Controls by Category
Administrative Safeguards: Contingency Plan (§164.308(a)(7)) (1 control)
The paper-versus-practice gap is where organizations fail §164.308(a)(7) most often. A documented backup policy does not satisfy an auditor who can demonstrate that manual deletion of recovery points was never disabled. Assessors want retention enforced at the infrastructure level, not just described in a policy document, and they check health check configurations as evidence that availability commitments are backed by actual controls.
Administrative Safeguards: Security Management Process (§164.308(a)(1)) (1 control)
A missing security contact on an AWS account is a concrete signal that incident response ownership has not been formalized. Alongside designated contacts, assessors check for active alarm configurations, confirming both that the organization can detect security events and that someone is wired to receive the alert. §164.308(a)(1) requires procedures to prevent, detect, contain, and correct security violations, and these two controls are the minimum infrastructure evidence for that requirement.
Technical Safeguards: Audit Controls (§164.312(b)) (7 controls)
The most common finding here is logging enabled on primary services but absent from supporting infrastructure like API gateways and build pipelines. §164.312(b) requires hardware, software, and procedural mechanisms that record and examine activity in systems containing ePHI. Assessors want to see log integrity controls (CloudTrail validation is the obvious one) and retention periods long enough to support incident investigations.
Technical Safeguards: Encryption at Rest (§164.312(a)(2)(iv)) (2 controls)
Backup recovery points and API Gateway caches are where assessors most often find gaps. The core question is whether ePHI at rest is encrypted as an access control mechanism and whether key management is defensible. KMS-managed CMKs carry more weight than default encryption when you're explaining your key management posture.
Technical Safeguards: Transmission Security (§164.312(e)(1)) (1 control)

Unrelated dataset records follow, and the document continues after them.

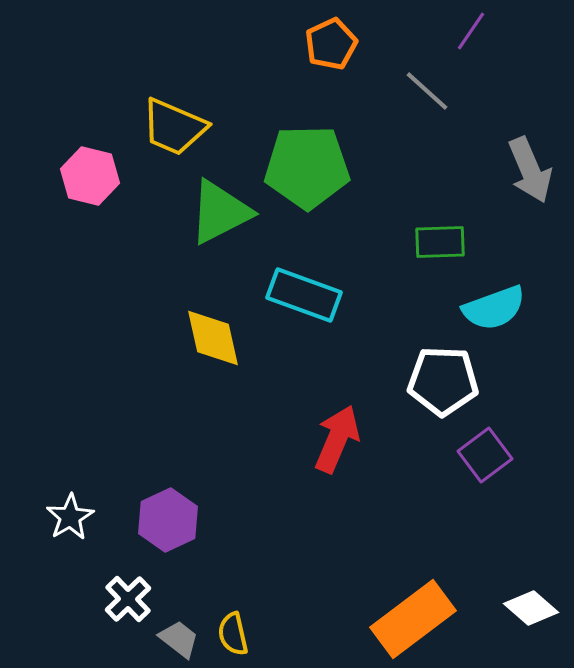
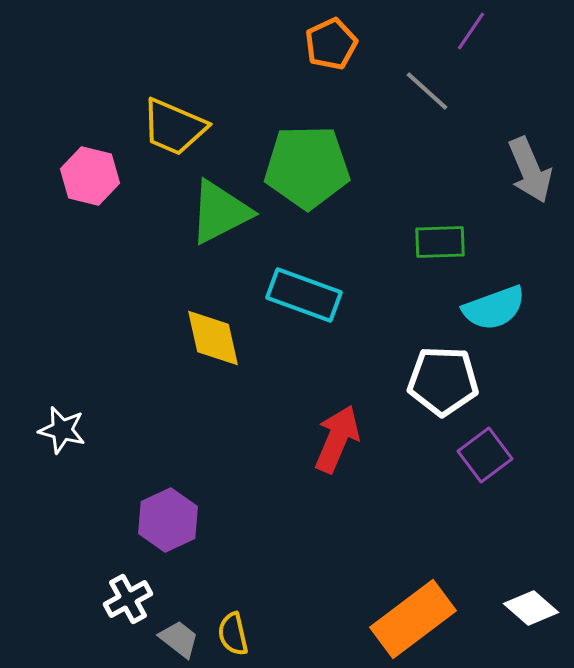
white star: moved 8 px left, 87 px up; rotated 27 degrees counterclockwise
white cross: rotated 15 degrees clockwise
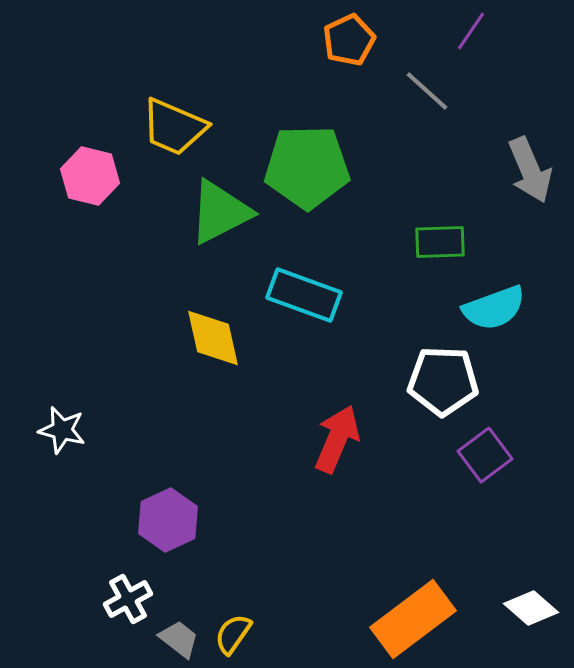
orange pentagon: moved 18 px right, 4 px up
yellow semicircle: rotated 48 degrees clockwise
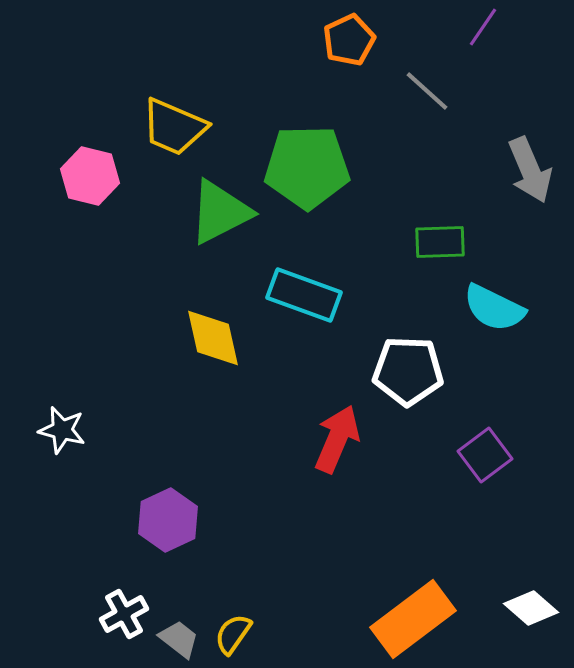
purple line: moved 12 px right, 4 px up
cyan semicircle: rotated 46 degrees clockwise
white pentagon: moved 35 px left, 10 px up
white cross: moved 4 px left, 15 px down
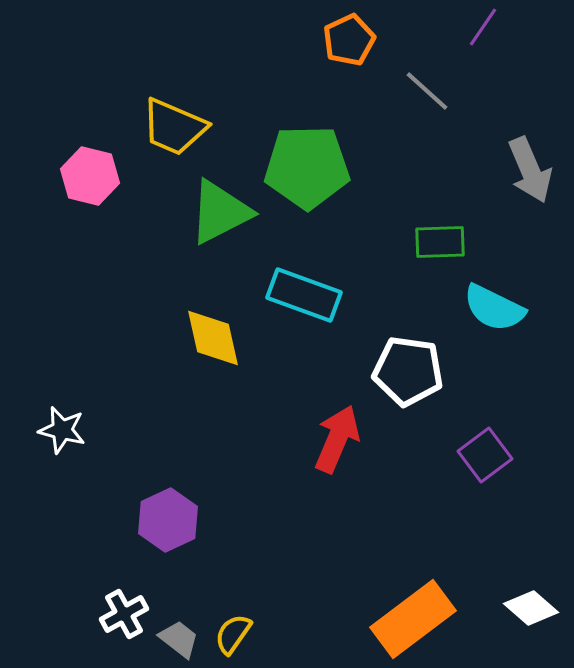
white pentagon: rotated 6 degrees clockwise
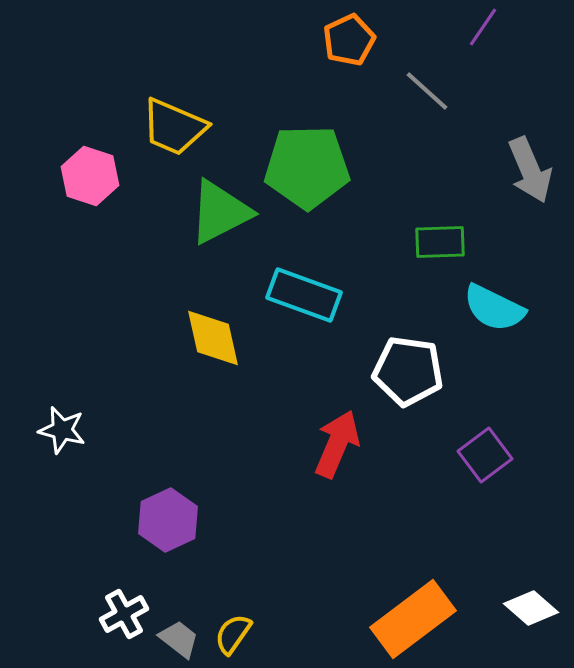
pink hexagon: rotated 4 degrees clockwise
red arrow: moved 5 px down
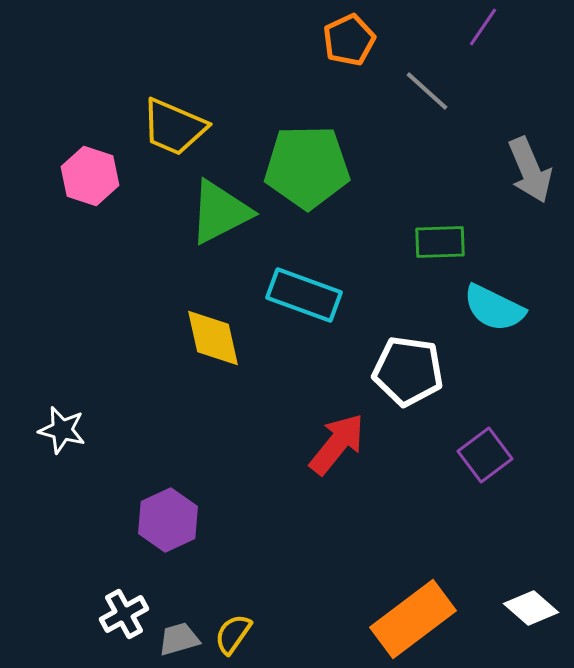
red arrow: rotated 16 degrees clockwise
gray trapezoid: rotated 54 degrees counterclockwise
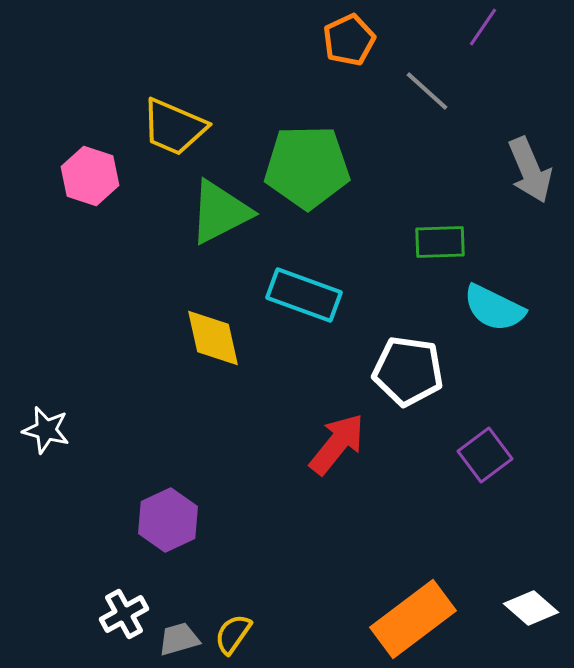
white star: moved 16 px left
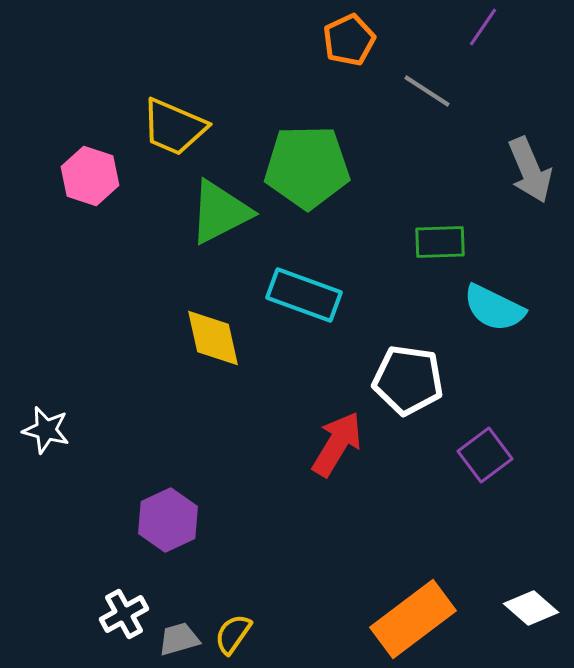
gray line: rotated 9 degrees counterclockwise
white pentagon: moved 9 px down
red arrow: rotated 8 degrees counterclockwise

Expect an assessor to examine TLS configuration, certificate validity, and HTTPS enforcement on every public-facing endpoint carrying ePHI. Expired or soon-to-expire certificates get flagged because they can trigger fallback to unencrypted connections or availability outages. Internal service-to-service paths are a frequent gap that falls outside what these controls check.
Additional Controls (58)
AWS Database Migration Service (1)
AWS Lambda (2)
Amazon CloudWatch Logs (1)
Amazon DynamoDB (3)
Amazon DynamoDB Accelerator (1)
Amazon EC2 (3)
Amazon EFS (2)
Amazon EKS (1)
Amazon ElastiCache (1)
Amazon OpenSearch Service (4)
Amazon RDS (6)
Amazon Redshift (5)
Amazon S3 (12)
Amazon SageMaker (4)
Elastic Load Balancing (4)
Related Frameworks
NIST 800-53 Rev 5 — 🟢 High overlap (72%)
Mappings between HIPAA Security Rule requirements and NIST 800-53 are typically derived from NIST guidance (for example, NIST SP 800-66), while HHS OCR's published crosswalk is to the NIST CSF. Organizations already compliant with the NIST 800-53 moderate baseline will satisfy most HIPAA technical and administrative safeguard requirements, though HIPAA-specific obligations around ePHI definitions, business associate management, and breach notification are not covered by NIST 800-53 alone.
NIST CSF v1.0 — 🟢 High overlap (60%)
HHS released guidance mapping the HIPAA Security Rule to the NIST Cybersecurity Framework. The CSF's Protect, Detect, and Respond functions share some requirements with HIPAA's technical safeguards. The CSF is a voluntary risk management framework, however, and lacks HIPAA's specific requirements for workforce training, business associate agreements, and ePHI handling procedures.
SOC 2 — 🟡 Medium overlap (55%)
SOC 2 Trust Services Criteria for Security, Availability, and Confidentiality partially overlaps with HIPAA's technical safeguards. Many healthcare SaaS vendors pursue SOC 2 alongside HIPAA compliance. SOC 2 does not address HIPAA-specific requirements like the Privacy Rule, breach notification, or business associate obligations.